You may not be able to carry forward the losses
Section 20(8) of the Act provides that if any person has received full tax exemption in respect of income of business or investment in any income year, the loss incurred in that income year shall not be carried forward to upcoming income year. This is very consequential and also a very disastrous provision to the person carrying out the businesses that are covered by Section 11. Concessions under Section 11 are also sometimes aimed at providing benefits to newer industries, leveling the playing field or encouraging such industries to pursue such business activities in the future. But when the business may have received full tax exemption under Section 11 (i.e. by way of 100% tax concession or tax holiday period), the entity will not be able to carry the losses in the future. This will cause tax losses to such entities as the initial tax holiday period are the period with losses, which then cannot be carried forward.
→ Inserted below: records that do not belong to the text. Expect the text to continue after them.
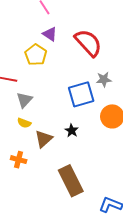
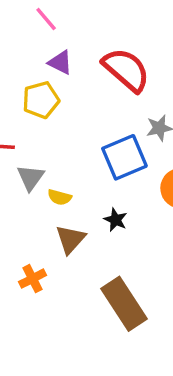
yellow pentagon: (36, 55) -> (41, 100), turned 30
yellow semicircle: (24, 123) -> (60, 197), moved
orange cross: (19, 160) -> (32, 279), turned -35

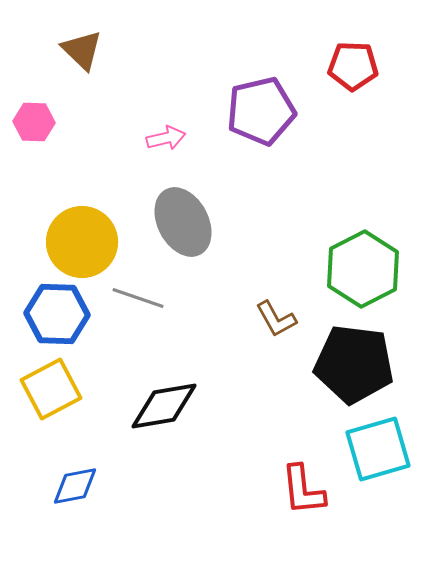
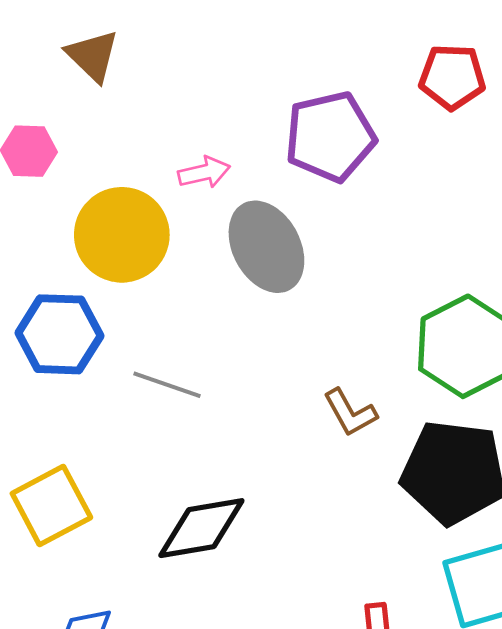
gray ellipse: (183, 222) -> (266, 247), moved
yellow circle: (82, 242) -> (122, 235), moved
blue hexagon: (57, 314) -> (59, 334), moved

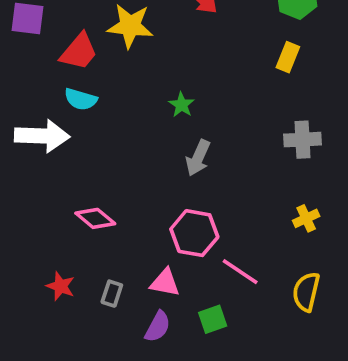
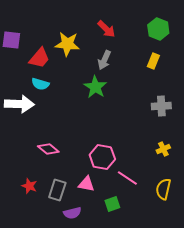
green star: (181, 105) -> (95, 87), size x1.6
gray arrow: (198, 158) -> (104, 60), moved
gray rectangle: (112, 294) -> (57, 190), size x1.5
purple semicircle: (158, 327) -> (72, 213), moved, turned 48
Your borrowers may have to defer the tax deduction of interest being paid to you
An entity who is entitled to concession under Section 11 and lends to borrowers deemed to be controlled by it under Section 14 of the Act, will have to review the lending/borrowing transactions from the perspective of the borrower. The borrower when making interest payment to such “exempted controlling entity” may not always be able to take tax deduction for the entire interest amount as it is capped for deduction under Section 11. This deferral of the tax expense recognition may lead to loss in the form of time value of money.
Availing non-recognition benefit under Section 45 may be a challenge
As stated in para above, The word “कर छुट” has been used willy-nilly randomly in the context of Section 10 and Section 11 of Income Tax Act, 2058. Legislators of tax laws have failed to put keen attention to structural issues regarding the nature of tax reliefs under Section 10 and Section 11. This will potentially create confusion in the implementation of non-recognition rule under Section 45. More on the Section 45 principle here: Transfer of tax base between associates
The potential problem here is that whether the word “tax exempt” used in Section 45(6) creates confusion in its application. However, looking at the provision of the Act and the commentary provided in the Income Tax Act of Symmetrica, the intention of the condition of transferee not being a tax exempted person is to ensure that the asset or liability remains in the tax net in the hands of the transferee. If transfer of assets between associated person is made at tax base and the transferee is tax exempt entity, this would mean the erosion of the potential income at the point of transfer had it been at the market value. So if the transferee is enjoying business concession under Section 11, the condition would still be satisfied non recognition could still be invoked. However, there may be some potential conflicts with the tax authorities as this has not be tested legally. But as per the natural argument, commentary from Peter Harris and intention behind the law, this should not be a problem.